▶ What is needed: Only the lines from the one containing "Официальные стандарты лечения тревожных и" to the end of the data should be copied, exactly and without pictures.

⟨

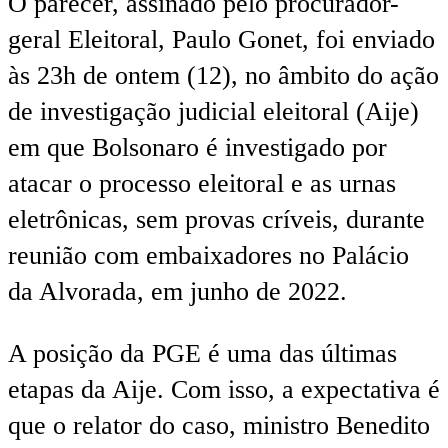
O parecer, assinado pelo procurador-
geral Eleitoral, Paulo Gonet, foi enviado
às 23h de ontem (12), no âmbito do ação
de investigação judicial eleitoral (Aije)
em que Bolsonaro é investigado por
atacar o processo eleitoral e as urnas
eletrônicas, sem provas críveis, durante
reunião com embaixadores no Palácio
da Alvorada, em junho de 2022.
A posição da PGE é uma das últimas
etapas da Aije. Com isso, a expectativa é
que o relator do caso, ministro Benedito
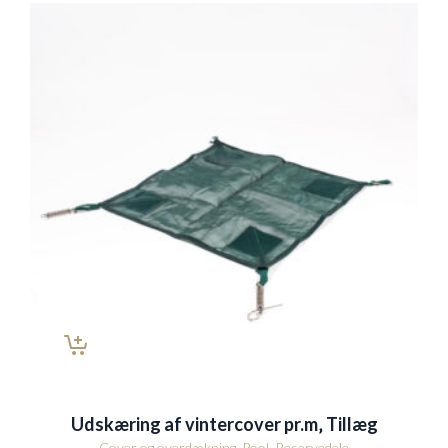
Udskæring af vintercover pr.m‚ Tillæg
Cover og overdækning
,
Pool
,
Reservedele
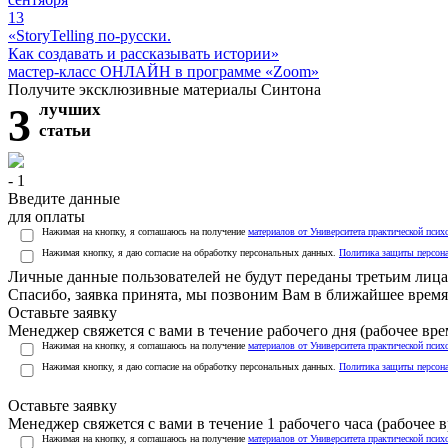
13
«StoryTelling по-русски.
Как создавать и рассказывать истории»
мастер-класс ОНЛАЙН в программе «Zoom»
Получите эксклюзивные материалы Синтона
3
лучших
статьи
- 1
Введите данные
для оплаты
Нажимая на кнопку, я соглашаюсь на получение
материалов от Университета практической псих
Нажимая кнопку, я даю согласие на обработку персональных данных.
Политика защиты персон
Личные данные пользователей не будут переданы третьим лиц
Спасибо, заявка принята, мы позвоним Вам в ближайшее время
Оставьте заявку
Менеджер свяжется с вами в течение рабочего дня (рабочее врем
Нажимая на кнопку, я соглашаюсь на получение
материалов от Университета практической псих
Нажимая кнопку, я даю согласие на обработку персональных данных.
Политика защиты персон
Оставьте заявку
Менеджер свяжется с вами в течение 1 рабочего часа (рабочее вр
Нажимая на кнопку, я соглашаюсь на получение
материалов от Университета практической псих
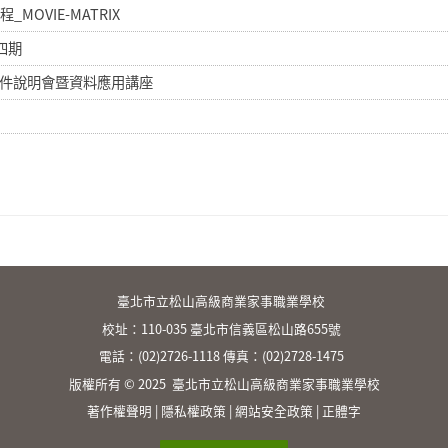
MOVIE-MATRIX
四期
徵件說明會暨資料應用講座
:::
臺北市立松山高級商業家事職業學校
校址：110-035 臺北市信義區松山路655號
電話：(02)2726-1118 傳真：(02)2728-1475
版權所有 © 2025 臺北市立松山高級商業家事職業學校
著作權聲明
|
隱私權政策
|
網站安全政策
|
正體字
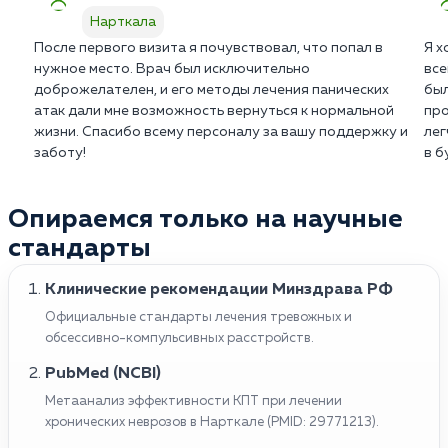
Нарткала
После первого визита я почувствовал, что попал в
Я х
нужное место. Врач был исключительно
все
доброжелателен, и его методы лечения панических
был
атак дали мне возможность вернуться к нормальной
про
жизни. Спасибо всему персоналу за вашу поддержку и
лег
заботу!
в б
Опираемся только на научные
стандарты
Клинические рекомендации Минздрава РФ
Официальные стандарты лечения тревожных и
обсессивно-компульсивных расстройств.
PubMed (NCBI)
Метаанализ эффективности КПТ при лечении
хронических неврозов в Нарткале (PMID: 29771213).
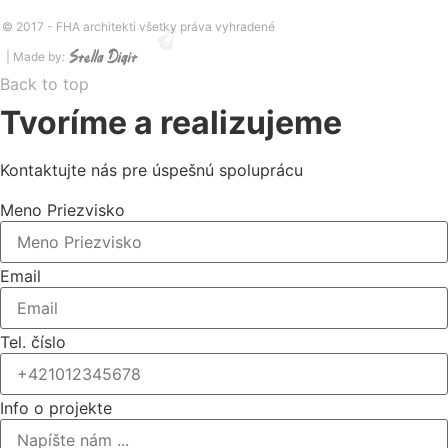
© 2017 -
FHA architekti všetky práva vyhradené
| Made by:
Back to top
Tvoríme a realizujeme
Kontaktujte nás pre úspešnú spoluprácu
Meno Priezvisko
Email
Tel. číslo
Info o projekte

⟩

▶ Reply to the task:
Официальные стандарты лечения тревожных и
обсессивно-компульсивных расстройств.
PubMed (NCBI)
Метаанализ эффективности КПТ при лечении
хронических неврозов в Нарткале (PMID: 29771213).
© 2017 -
FHA architekti všetky práva vyhradené
| Made by:
Back to top
Tvoríme a realizujeme
Kontaktujte nás pre úspešnú spoluprácu
Meno Priezvisko
Email
Tel. číslo
Info o projekte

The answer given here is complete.